*Your assignment*:
An exact copy of the listing below is the answer, with the pictures removed.

____ Information provided

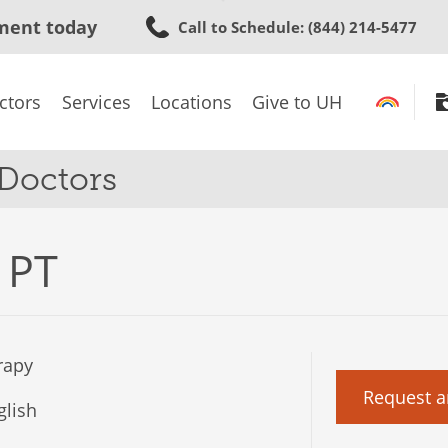
Skip
ment today
Call to Schedule
: (844) 214-5477
to
main
content
ctors
Services
Locations
Give to UH
 Doctors
 PT
rapy
Request a
lish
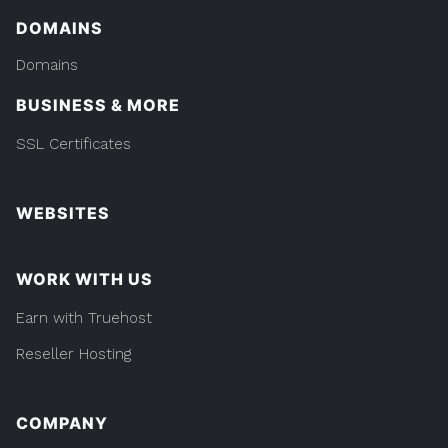
DOMAINS
Domains
BUSINESS & MORE
SSL Certificates
WEBSITES
WORK WITH US
Earn with Truehost
Reseller Hosting
COMPANY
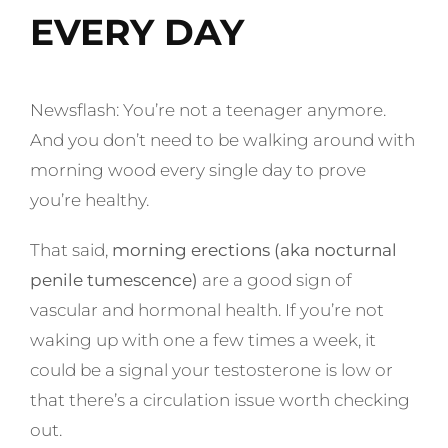
EVERY DAY
Newsflash: You’re not a teenager anymore.
And you don’t need to be walking around with
morning wood every single day to prove
you’re healthy.
That said,
morning erections (aka nocturnal
penile tumescence)
are a good sign of
vascular and hormonal health. If you’re not
waking up with one a few times a week, it
could be a signal your testosterone is low or
that there’s a circulation issue worth checking
out.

________

*Response to the exercise*:
Skip
ment today
Call to Schedule
: (844) 214-5477
to
main
content
ctors
Services
Locations
Give to UH
 Doctors
 PT
rapy
Request a
lish
DOMAINS
Domains
BUSINESS & MORE
SSL Certificates
WEBSITES
WORK WITH US
Earn with Truehost
Reseller Hosting
COMPANY
EVERY DAY
Newsflash: You’re not a teenager anymore.
And you don’t need to be walking around with
morning wood every single day to prove
you’re healthy.
That said,
morning erections (aka nocturnal
penile tumescence)
are a good sign of
vascular and hormonal health. If you’re not
waking up with one a few times a week, it
could be a signal your testosterone is low or
that there’s a circulation issue worth checking
out.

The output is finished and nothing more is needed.